Don Turnbull reviewed In Search of the Unknown in issue No. 13 of the magazine White Dwarf (June/July 1979), and gave the module a rating of 9 out of 10. He compared this module to Against the Giants and Descent into the Depths of the Earth, complimenting In Search of the Unknowns "excellent format, for instance, and the comprehensive way in which the scenario is introduced. TSR's high quality has not been in any way compromised." Turnbull criticized the module's use of Roman numerals as references, stating that ordinary numerals do the job much better.

The module was reviewed in Shadis magazine in 1996.

Ken Denmead of Wired listed the module as one of the "Top 10 D&D Modules I Found in Storage This Weekend". According to Denmead, the module is "a classic dungeon crawl for beginning characters".

John Sprunk of Black Gate commented on his recollections of the adventure, as part of the basic D&D box set: "I was hooked from the start, controlling this awesome new game that stretched our imaginations.
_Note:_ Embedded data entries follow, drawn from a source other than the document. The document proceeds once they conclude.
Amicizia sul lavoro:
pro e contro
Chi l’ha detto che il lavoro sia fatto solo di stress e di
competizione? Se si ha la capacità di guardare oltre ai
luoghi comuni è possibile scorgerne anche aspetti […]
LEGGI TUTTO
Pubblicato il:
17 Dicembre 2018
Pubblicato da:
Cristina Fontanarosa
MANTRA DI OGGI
Even though it’s been more than thirty years, I still remember the cool tricks and traps. Especially the chamber of pools, the teleportation rooms, and the young red dragon I placed in one of the dungeon storerooms just for fun." Commenting on In Search of the Unknown in Black Gate, James Maliszewski said "It held my hand just enough to teach me what dungeon maps should look like and how to stock them. In this purpose, I think it's unsurpassed, which is why I think it a shame that later versions of the Basic Set (both the version I owned and the later 1981 edition) included The Keep on the Borderlands instead. That's no knock against module B2, which is a classic in its own right, but it's not very good as a tutorial for tyros."